The partisan battle over the country’s health care system will “certainly continue,” Senate Majority Leader Mitch McConnell said Tuesday. But he stopped short of saying whether the chamber will vote on the latest Republican plan repealing the Obama health care law, which seems virtually certain to be rejected.
The Kentucky Republican made his comment a day after another Republican, moderate Sen. Susan Collins of Maine, said she would oppose the GOP bill in a showdown this week. She is the fourth Republican to say they’re against the measure — exceeding the two GOP votes party leaders can lose and still push the measure through the Senate.
McConnell criticized a proposal by Sen. Bernie Sanders, I-Vt., to create a national system of government-run health insurance, which he said would “rip” coverage from many.
He contrasted that with the latest Republican measure repealing much of President Barack Obama’s health care overhaul. That bill would transform much of “Obamacare’s” spending into grants states could spend on health programs with few constraints.
“It’s an important debate for our country. It’s one that we’ll certainly continue,” McConnell said.
McConnell must decide whether to satisfy conservatives insistent on fighting to the bitter end against a law they despise or other Republicans who see little point in yet another defeat on the issue.
The collapse of the repeal effort in the Senate has once again frustrated Republicans in the House, who approved their version of the legislation in May after initial failures.
“The House is committed to doing something about Obamacare and let’s see what the Senate throws us,” said Rep.
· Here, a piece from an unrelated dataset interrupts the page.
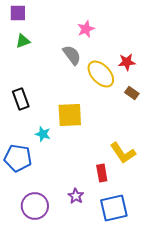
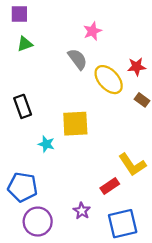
blue pentagon: (18, 158) -> (23, 187), moved
red rectangle: (102, 173) -> (110, 186), turned 66

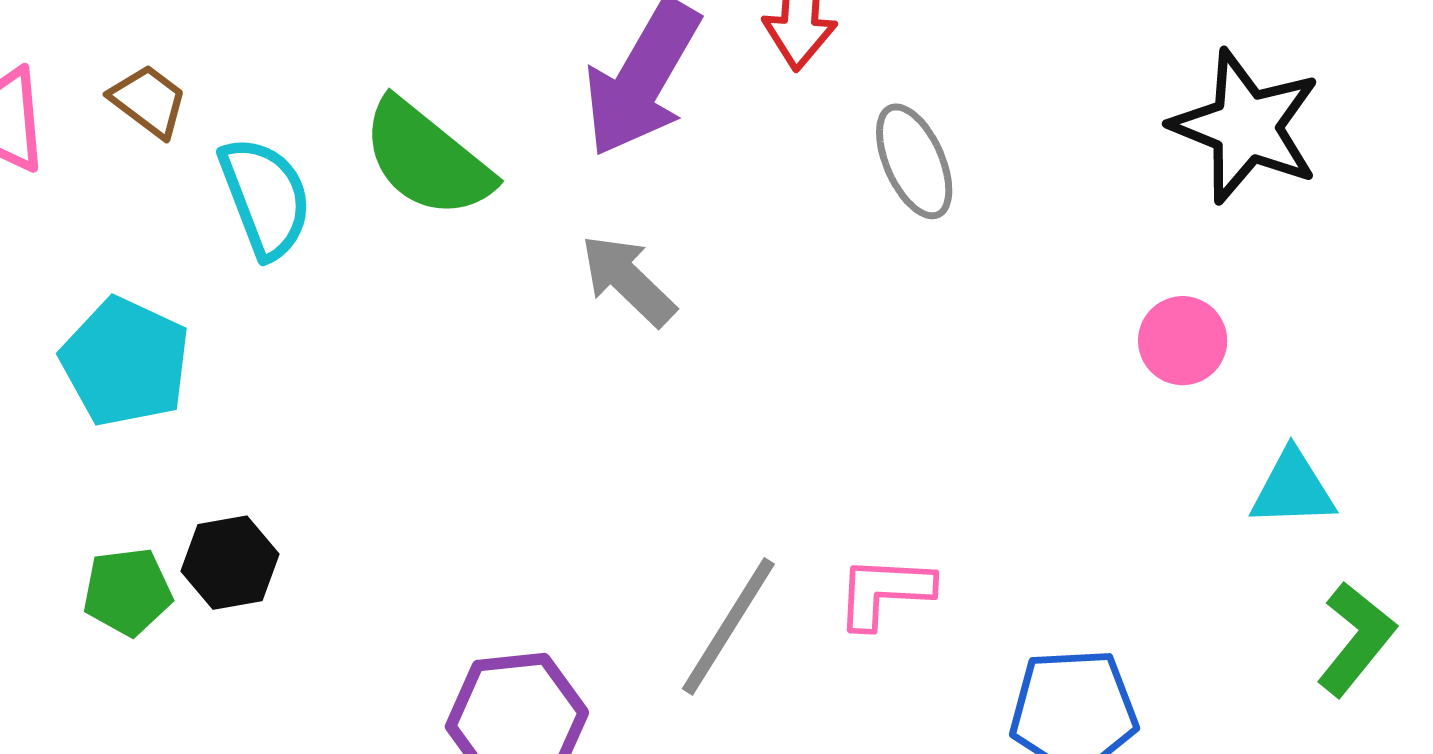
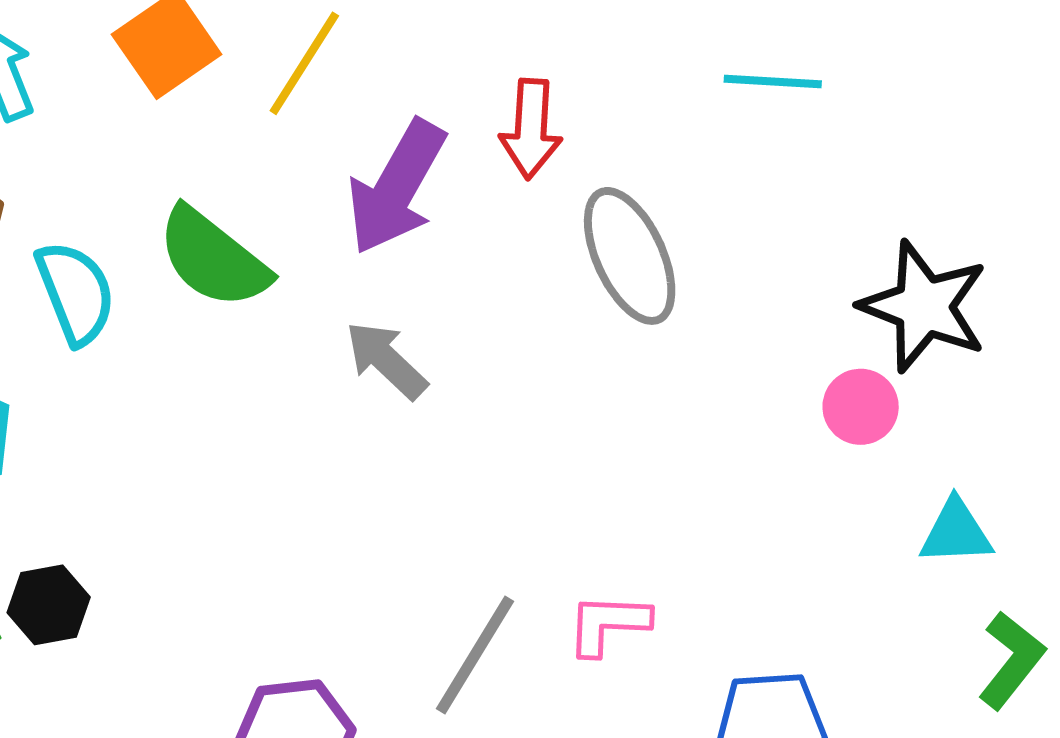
black star: (1246, 127) -> (924, 307), moved
gray ellipse: (914, 161) -> (630, 256), size x1.4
Blake Farenthold, R-Texas. “Something’s better than nothing and right now we’ve got nothing.”
Sanders’ plan has won backing from many Democrats but been treated with caution by others who see it as an easy political target.
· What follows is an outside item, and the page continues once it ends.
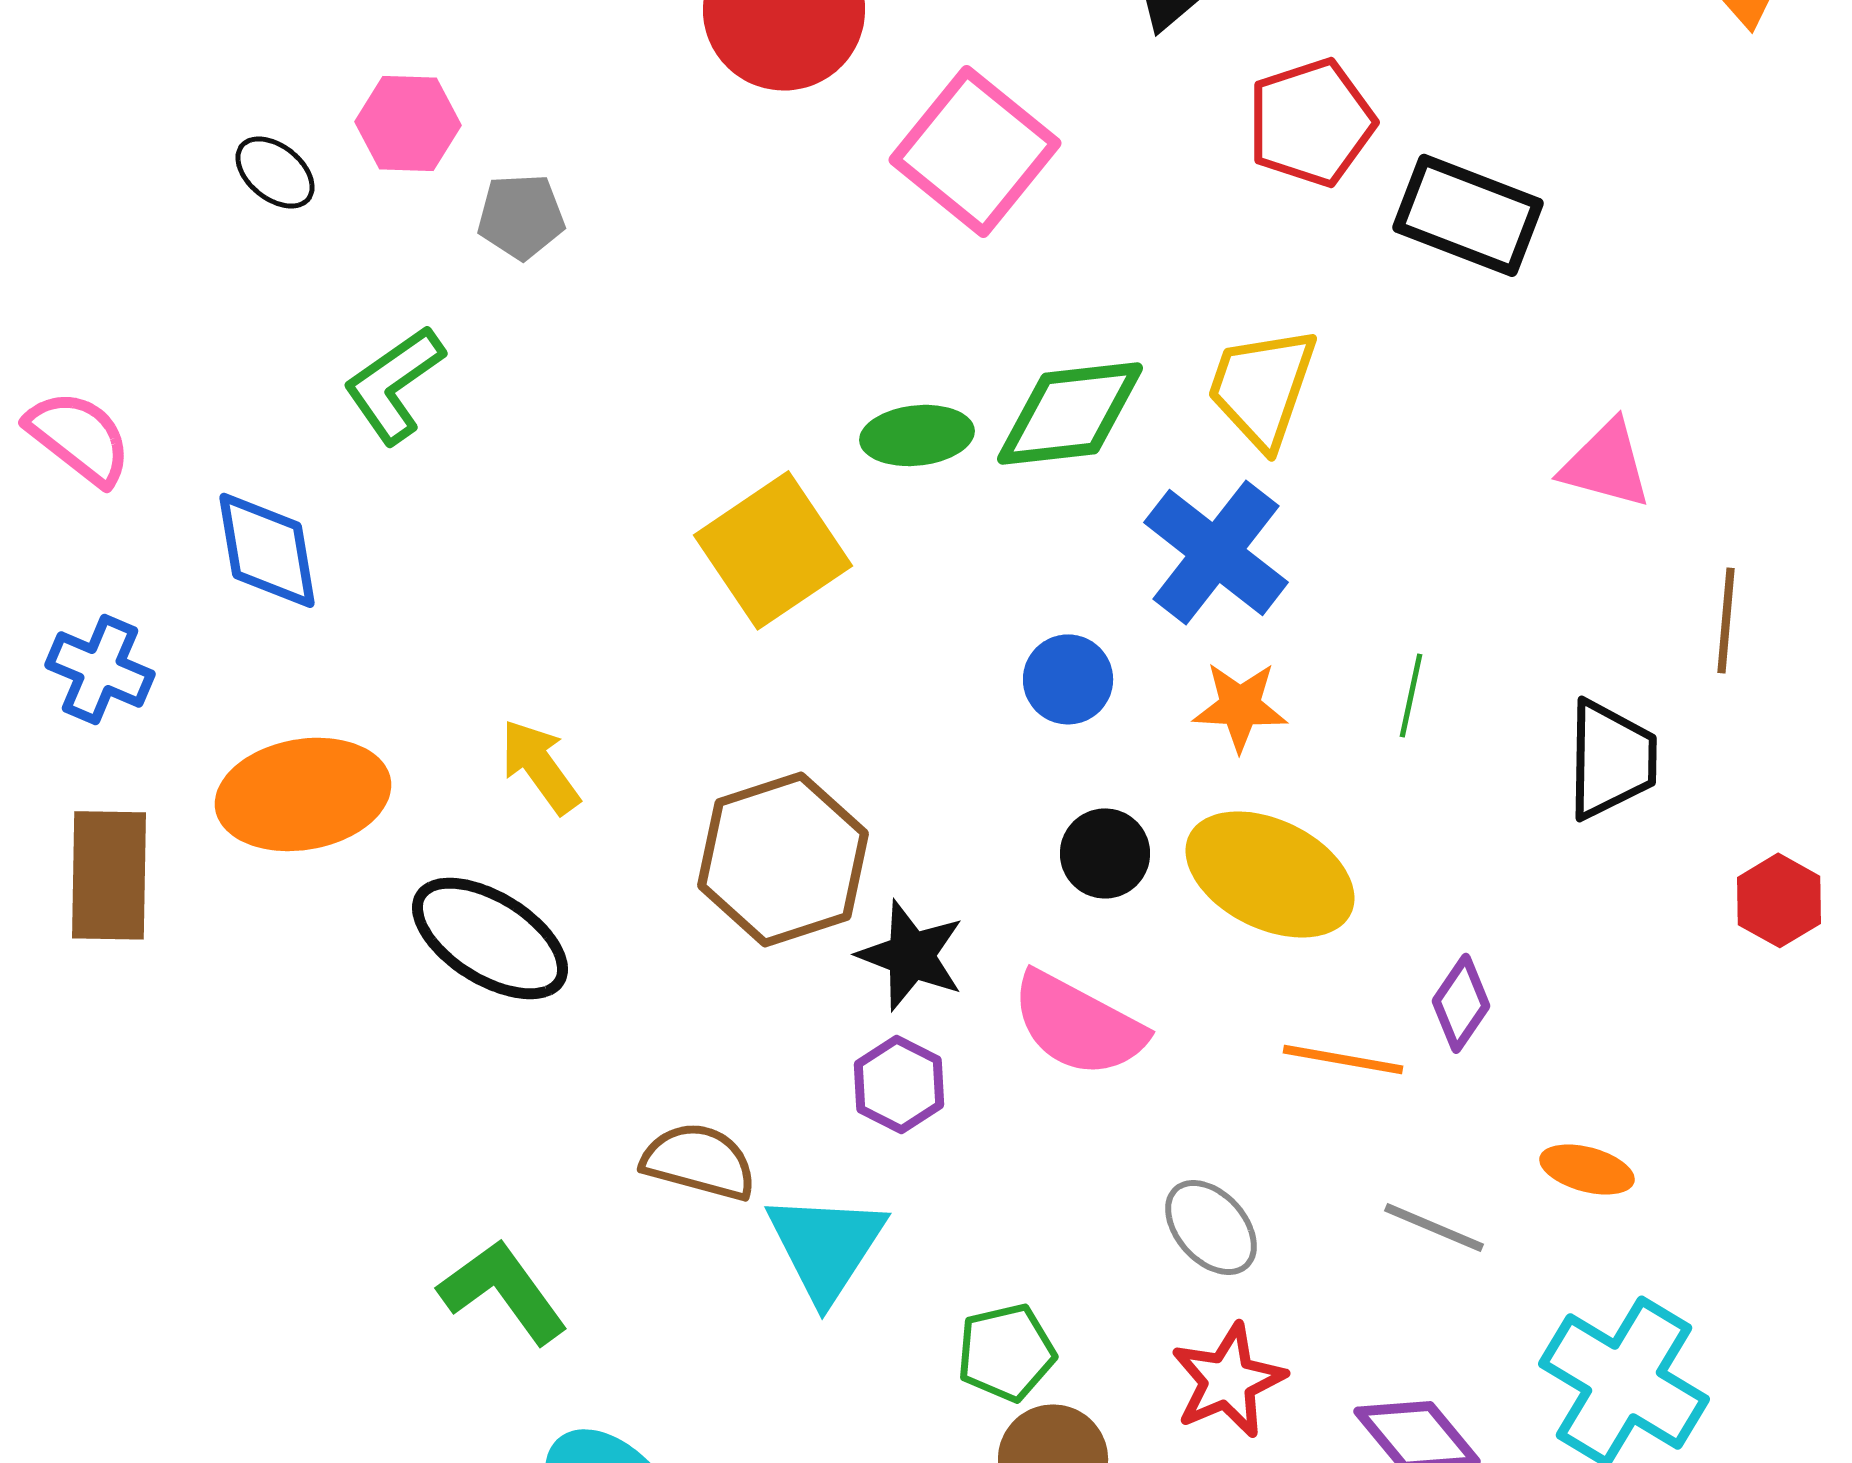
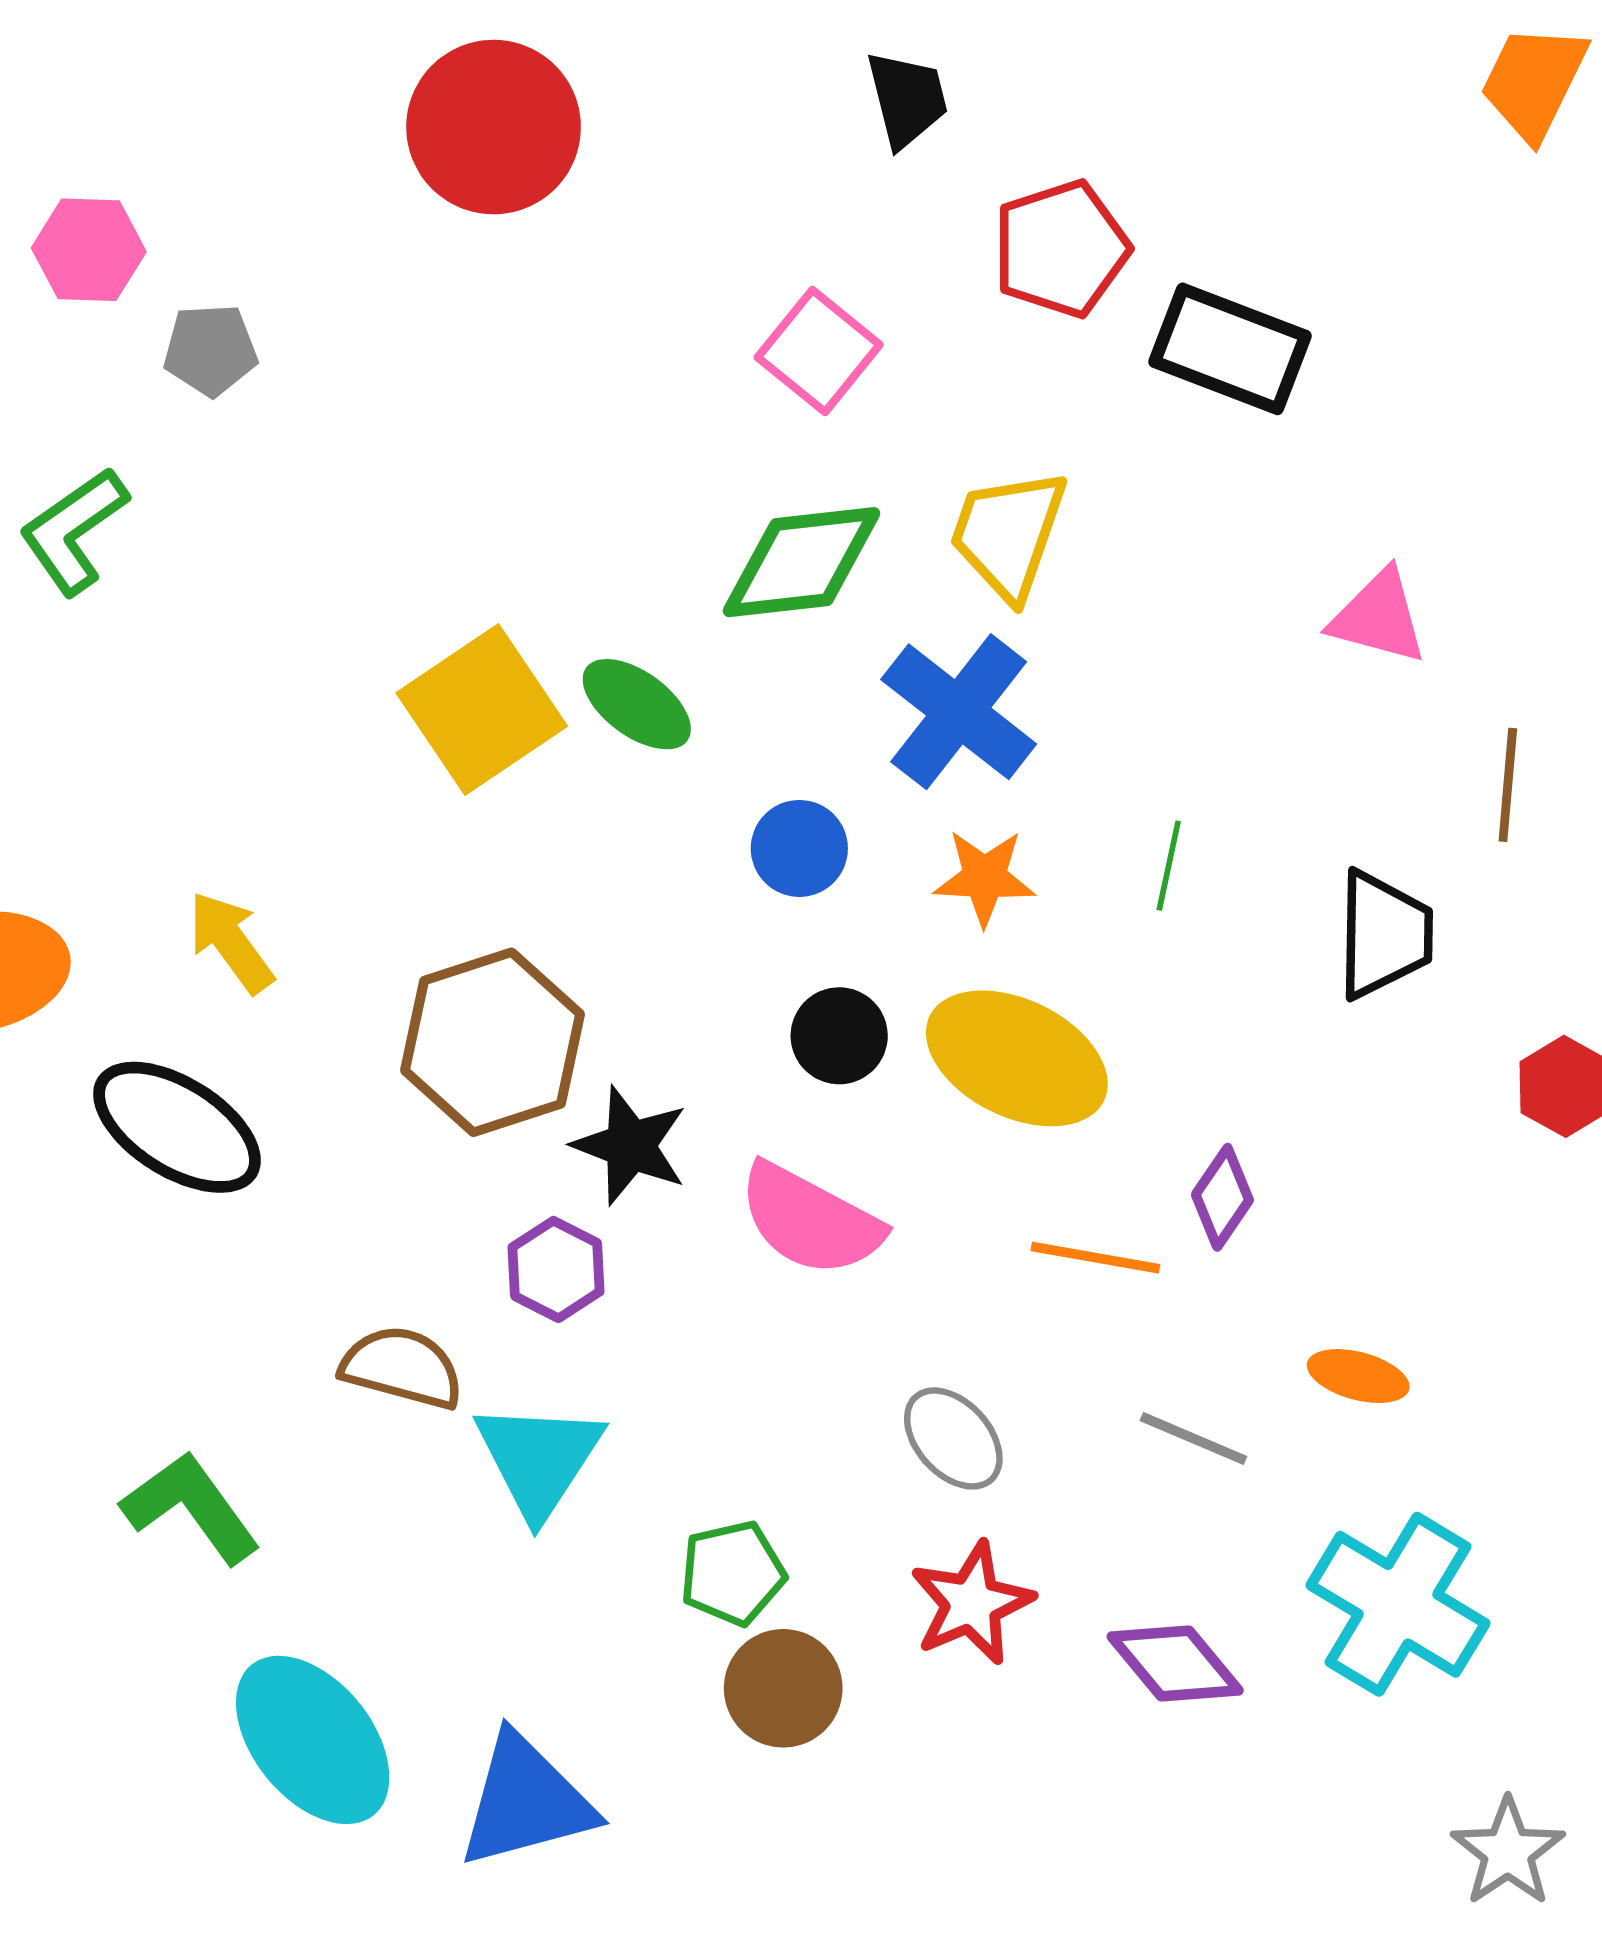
pink square: (975, 151) -> (819, 351), moved, size x0.7
green ellipse: (917, 435) -> (637, 704), moved, turned 42
purple hexagon: (899, 1084) -> (556, 1269), moved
“Democrats support a whole bunch of different ideas,” Senate Minority Leader Chuck Schumer, D-N.Y., said Tuesday.
In the Senate, even GOP leaders concede their latest repeal effort has little chance.
“It’s going to be a heavy lift,” South Dakota Sen. John Thune, the No. 3 GOP Senate leader, said Monday.
“We don’t have the support for it,” said Sen. Orrin Hatch, R-Utah.
The collapse marks a replay of the embarrassing loss President Donald Trump and party leaders suffered in July, when the Senate rejected three attempts to pass legislation erasing Obama’s 2010 statute. The GOP has made promises to scrap the law a high-profile vow for years, and its failure to deliver despite controlling the White House and Congress has infuriated conservatives whose votes Republican candidates need.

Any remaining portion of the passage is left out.